Alle volte penso che dovrei chiedere scusa a me stessa per aver creduto di non essere mai abbastanza.
Poi ho aperto il vaso....e mi è capitato di tutto e di più.
Sono passata attraverso tante dure prove e ne sono uscita, ammaccata ma intera. Per carità, mica penso di essere migliore di altri o più sfortunata. Lo dico solo perché ritengo, presuntuosamente, di avere tante cose da dire e l'ambizione di essere in grado di saper raccontare una storia, quella che mi ha portata ad essere come sono.
Dell'infanzia mi trascino dietro la paura del buio (ancora dormo con un piccolo lume acceso) e quella che comunemente si definisce "gelosia" o "possessività", ma che io chiamo, più esplicativamente :"sindrome dell'abbandono". Perché succede sempre, ogni volta che mi affeziono a qualcuno. Mi assale la paura di perderli, amicizie, amori.La paura che si preferisca qualcun altro a me. Allo stesso modo come, da piccola, soffrivo ogni volta che temevo di perdere l'amore o l'attenzione esclusiva di mio padre.
Cosa ci posso fare, ora ci ragiono, o almeno ci provo, ma una morsa allo stomaco quando "credo" di essere messa da parte ancora mi assale.
D'altronde la mia fervida immaginazione ha ricamato parecchia della mia vita,  e, seppure ho capito, imparato che non si possono vivere le fantasie, è anche vero che la fantasia aiuta a vivere. E quando ci sono dentro, lascio fuori la vita senza poesia.
Forse per questo sono felice con poco.  Vivo di emozioni e nessuno può mettere un cancello alla mia libertà mentale.
Oddio, detta così sembro una folle priva di senno, ma in effetti nella realtà del mondo ho rischiato di annegare , e più di una volta.
Il fatto è che quelle come me si rimproverano sempre di non fare mai abbastanza e stringono i pugni per non farsi vedere a piangere.
Quelle come me hanno bisogno di abbandonarsi agli abbracci, di fidarsi, e arrossiscono quando ricevono un gesto gentile o un complimento.
Quelle come me raccolgono con pazienza i cocci di un vaso rotto, e con pazienza lo rimettono insieme pur rischiando di ferirsi.
Quelle come me non amano le sfilacciature ma preferiscono i tagli netti, le porte sbattute sulla parola fine. Eppure sono capaci di tornare indietro a riprendersi un amico rimettendo in gioco tutto, pur di ritrovare un sorriso.

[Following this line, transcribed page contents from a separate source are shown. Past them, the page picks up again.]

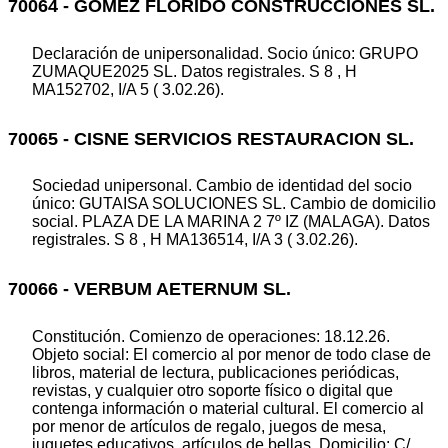
70064 - GOMEZ FLORIDO CONSTRUCCIONES SL.
Declaración de unipersonalidad. Socio único: GRUPO
ZUMAQUE2025 SL. Datos registrales. S 8 , H
MA152702, I/A 5 ( 3.02.26).
70065 - CISNE SERVICIOS RESTAURACION SL.
Sociedad unipersonal. Cambio de identidad del socio
único: GUTAISA SOLUCIONES SL. Cambio de domicilio
social. PLAZA DE LA MARINA 2 7º IZ (MALAGA). Datos
registrales. S 8 , H MA136514, I/A 3 ( 3.02.26).
70066 - VERBUM AETERNUM SL.
Constitución. Comienzo de operaciones: 18.12.26.
Objeto social: El comercio al por menor de todo clase de
libros, material de lectura, publicaciones periódicas,
revistas, y cualquier otro soporte físico o digital que
contenga información o material cultural. El comercio al
por menor de artículos de regalo, juegos de mesa,
juguetes educativos, artículos de bellas. Domicilio: C/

Quelle come me ti guardano dritto negli occhi e ti scrutano fino ad arrivarti al centro dell'anima dove i cuori si toccano. E non ne escono più.
Amo l'istinto più della logica perché ho capito che nulla è più reale di una sconfinata sensazione. Amo i gesti spontanei ed ho imparato a selezionare.. So chi voglio accanto e la solitudine non mi spaventa più, perché l'esperienza mi ha fatto capire che essa non dipende dalla presenza o assenza di qualcuno ma anzi, le persone a volte occupano i tuoi spazi e te li rubano, senza offrirti in cambio una vera compagnia. Allora preferisco ballare sola al centro del mio mondo, piuttosto che nell'angolo della vita di qualcuno.
Ho imparato che non si può esigere l'amore  e che non si possono evitare dolori, ansie, tristezze, delusioni e notti insonni costruendo dighe intorno a noi. Dobbiamo semplicemente lasciare che la vita ci corra incontro, scorra verso di noi e ci avvolga, ne più ne meno di come vivono i fiori, le piante, senza costringerla, mortificarla, spegnerla o cercare di imbrigliarla. Dobbiamo smettere di recitare una parte.
Si rischia, certo.ma si vive. Di errori ne ho fatti parecchi, ma mai cattive azioni, non ne sono capace, anche se non dimentico i torti subiti. Ma non aspiro alla vendetta né porto rancori . E questo mi da forza. La forza di andare avanti ancora e, spero, ancora. E sapete che vi dico? Mi piacciono le  persone come  me e sono sicura che un domani, alla fine del viaggio, Lui senz'altro perdonerà i miei errori e mi darà l'assoluzione. Se non altro, per insufficienza di prove.